WORK ITEM: Transcribe the records below word for word, leaving every picture out.
......
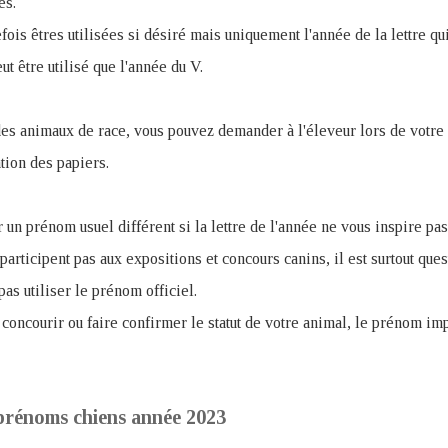
es.
fois êtres utilisées si désiré mais uniquement l'année de la lettre qu
t être utilisé que l'année du V.
des animaux de race, vous pouvez demander à l'éleveur lors de votre
ation des papiers.
r un prénom usuel différent si la lettre de l'année ne vous inspire pas
participent pas aux expositions et concours canins, il est surtout que
as utiliser le prénom officiel.
 concourir ou faire confirmer le statut de votre animal, le prénom imp
prénoms chiens année 2023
......
TASK OUTPUT:
es.
fois êtres utilisées si désiré mais uniquement l'année de la lettre qu
t être utilisé que l'année du V.
des animaux de race, vous pouvez demander à l'éleveur lors de votre
ation des papiers.
r un prénom usuel différent si la lettre de l'année ne vous inspire pas
participent pas aux expositions et concours canins, il est surtout que
as utiliser le prénom officiel.
 concourir ou faire confirmer le statut de votre animal, le prénom imp
prénoms chiens année 2023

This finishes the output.